One of the casualties of the 2025 wildfire season is Manitoba's most popular distance-hiking route, which is closed indefinitely due to a fire that's swept across the wilderness zone in Whiteshell Provincial Park.
Roughly half of the 63-kilometre Mantario Trail lies within the perimeter of the fire known as EA063, which began near Ingolf, Ont., in mid-May before spreading into Manitoba's Whiteshell area. It has engulfed more than 5,400 hectares (54 square kilometres) of boreal forest in Manitoba, plus an adjoining swath of Ontario.
While the fire is being held, it remains an active blaze. Provincial crews have yet to assess the condition of the trail or the campsites that lie within the boundaries of the fire at Caribou, Marion, Olive, Moosehead and Mantario lakes.
"We recognize that it has been significantly impacted," said Mike Moyes, Manitoba's minister of the environment and climate change. "Our team is looking forward — once the risk is lowered for us — to get in there."
While more than 30 kilometres of the Mantario lies within the fire perimeter, it's unclear how much of the trail has actually burned. Wildfires sometimes pass over low-lying areas or spare rocky outcrops at higher elevations.
Regardless, the province has already warned backpackers and trail runners who may have had plans to visit the trail this year to make other arrangements. This is not just because deadfall must be cleared from campsites and the trail itself.

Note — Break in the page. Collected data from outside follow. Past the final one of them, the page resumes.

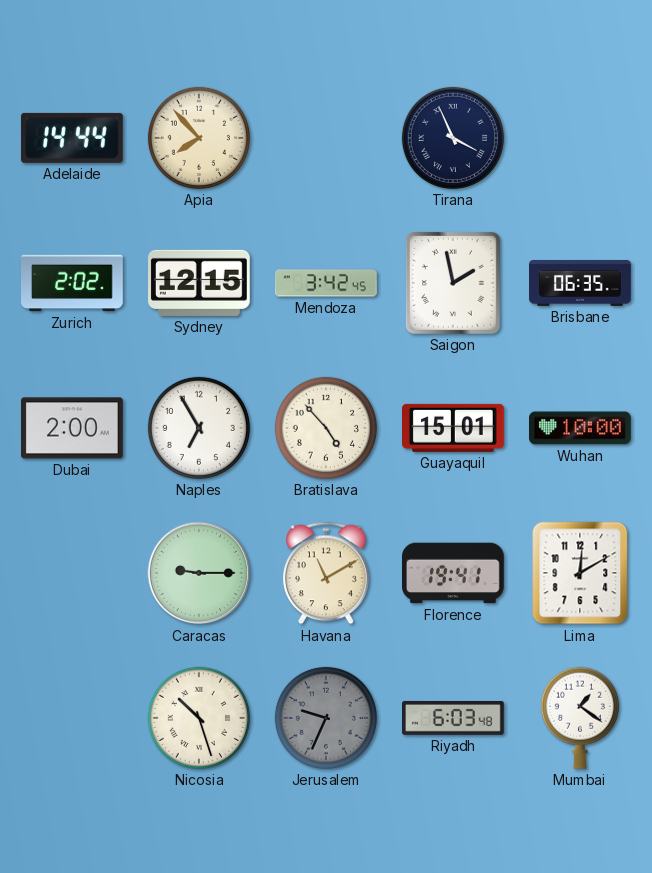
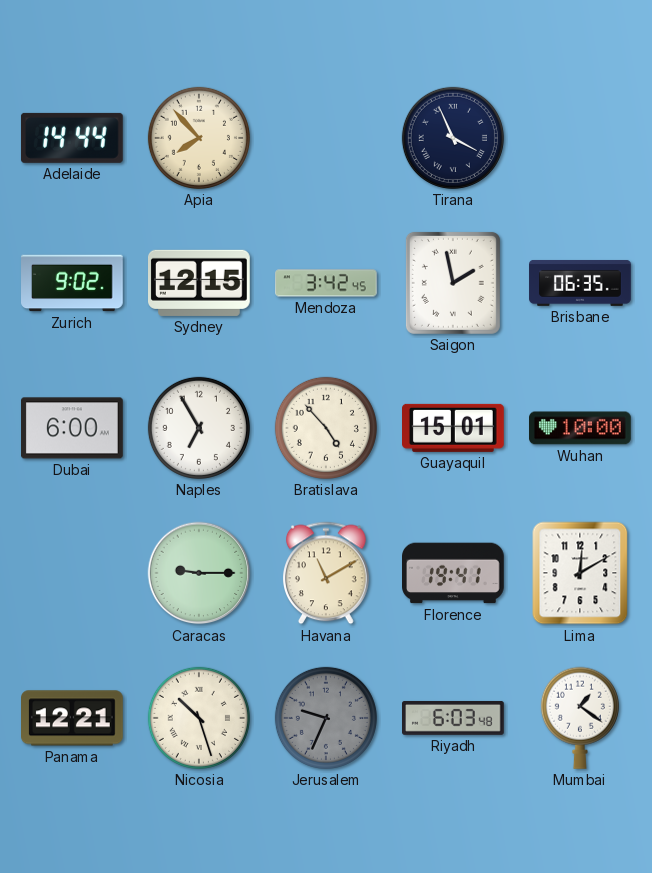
Zurich: 2:02 -> 9:02
Dubai: 2:00 -> 6:00
Panama: none -> 12:21
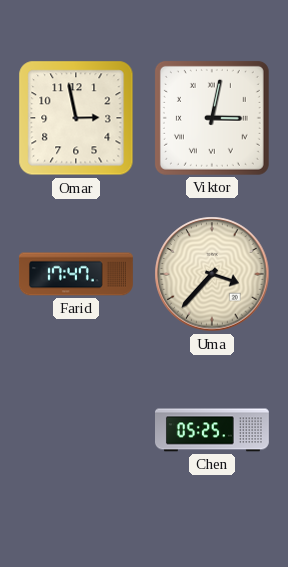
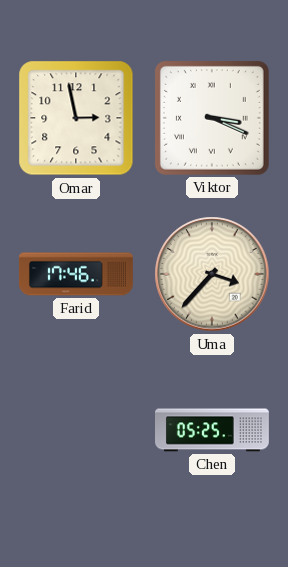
Viktor: 3:02 -> 3:19
Farid: 17:47 -> 17:46
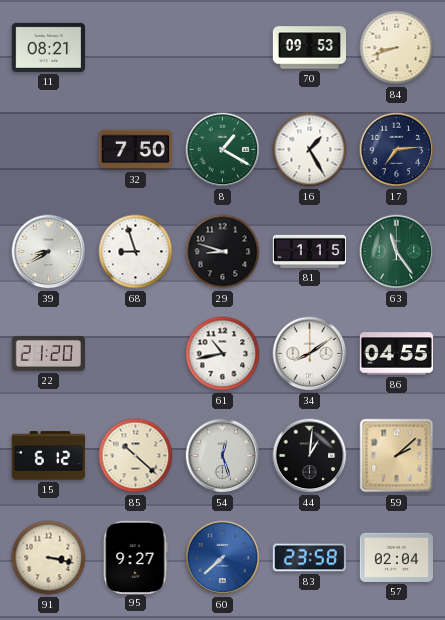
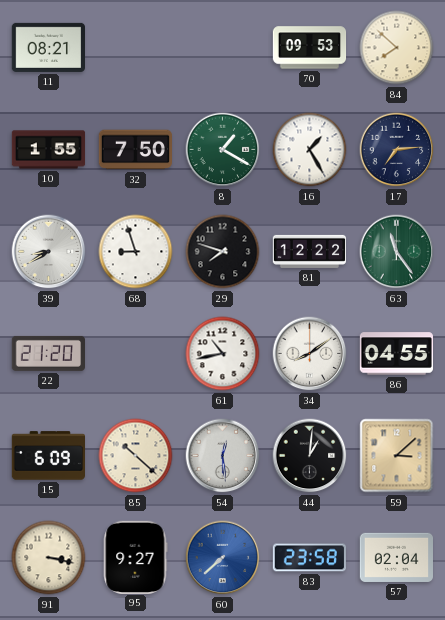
84: 8:42 -> 7:52
10: none -> 1:55
29: 8:48 -> 7:48
81: 1:15 -> 12:22
15: 6:12 -> 6:09
54: 12:27 -> 12:29
59: 2:08 -> 3:08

Maintenance crews may have to bring down thousands of widowmakers — the dead trunks of burned trees left standing but highly prone to falling during windstorms — before the trail can be deemed safe enough to traverse.

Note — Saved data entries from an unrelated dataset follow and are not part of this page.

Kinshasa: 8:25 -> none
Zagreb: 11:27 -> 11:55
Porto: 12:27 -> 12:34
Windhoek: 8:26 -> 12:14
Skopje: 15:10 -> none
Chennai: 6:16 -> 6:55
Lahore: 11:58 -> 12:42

Even then, the trail may not make for a pleasant walk or run. While forests do regenerate, burned areas are devoid of shade and can be unpleasantly hot to traverse when a pack is on your back.

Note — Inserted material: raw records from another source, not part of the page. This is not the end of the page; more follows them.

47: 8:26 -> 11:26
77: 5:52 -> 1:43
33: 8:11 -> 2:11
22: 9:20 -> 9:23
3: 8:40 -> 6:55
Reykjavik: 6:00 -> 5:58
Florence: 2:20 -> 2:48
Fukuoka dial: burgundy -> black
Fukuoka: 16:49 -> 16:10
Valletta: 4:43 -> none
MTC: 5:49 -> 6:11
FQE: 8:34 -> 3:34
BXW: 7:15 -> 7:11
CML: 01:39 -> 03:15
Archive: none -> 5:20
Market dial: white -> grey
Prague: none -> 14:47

This will present a quandary for park officials, given the increasing popularity of outdoor recreation in a province without many distance-hiking options.
Opportunity for new trails
In recent years, the Mantario Trail has become immensely popular on its own. Two decades ago, it was possible to walk the Mantario during the optimal hiking season in September — when the trail is dry and biting insects are all but nonexistent — and only see a handful of other humans.
Since the start of the pandemic, which further fuelled the outdoor recreation boom, it has become commonplace to find 30 people or more at every campsite on the trail, making the Mantario feel more like a front-country music festival than a back-country wilderness destination.
Removing the Mantario Trail from the available distance-hiking options, even if the southernmost and northernmost sections do reopen, will only place more usage pressure on Manitoba's other distance trails, such as the 42-kilometre Epinette Creek-Newfoundland trail system in Spruce Woods Provincial Park, the 39-kilometre Tilson Lake loop in Riding Mountain National Park and the 29-kilometre Upper Track Trail in northern Manitoba, which connects Pisew Falls with Kwasitchewan Falls.
One option facing Whiteshell administrators and volunteers could be a temporary rerouting of the Mantario Trail to the west while the fire-impacted area recovers. This may not prove popular with cottagers at Florence Lake, who successfully lobbied decades ago to move the trail to the east.
A second option would involve fast-tracking the creation of new trails. Very few new hiking trails have been created in Manitoba since the 1970s, and certainly none since the popularity of hiking and trail running exploded.
Moyes suggested Manitoba may create more trails but did not commit to the idea.
"In terms of those long-distance trails, we recognize that they're becoming increasingly popular, and while that's fantastic, it does bring other challenges," he said.
Those challenges include overuse. This is not just a matter of encountering more people on the trail.
On the Mantario Trail, several campsites have become infested with mice and littered with trash toward the end of the peak summer and fall season. These are telltale signs of trail overuse that have not been addressed by the provincial parks branch.
The province does not employ any means of managing the number of people who use the Mantario Trail. There are no fees to use the trail, as there are along popular Parks Canada routes such as the West Coast Trail on Vancouver Island, and no trail user registration.
The province conceded Friday it has no means of discerning how many people walk or run the trail in any given year.
The closure of the trail due to fire presents an opportunity for the parks branch to reconsider these policies as well as the construction of new trails. The good news is, wilderness trails are a lot less expensive to plan and build than other forms of infrastructure.
There are no armies of volunteers pitching in to place fresh coats of asphalt on Manitoba's highways.
Trail creation does attract volunteers.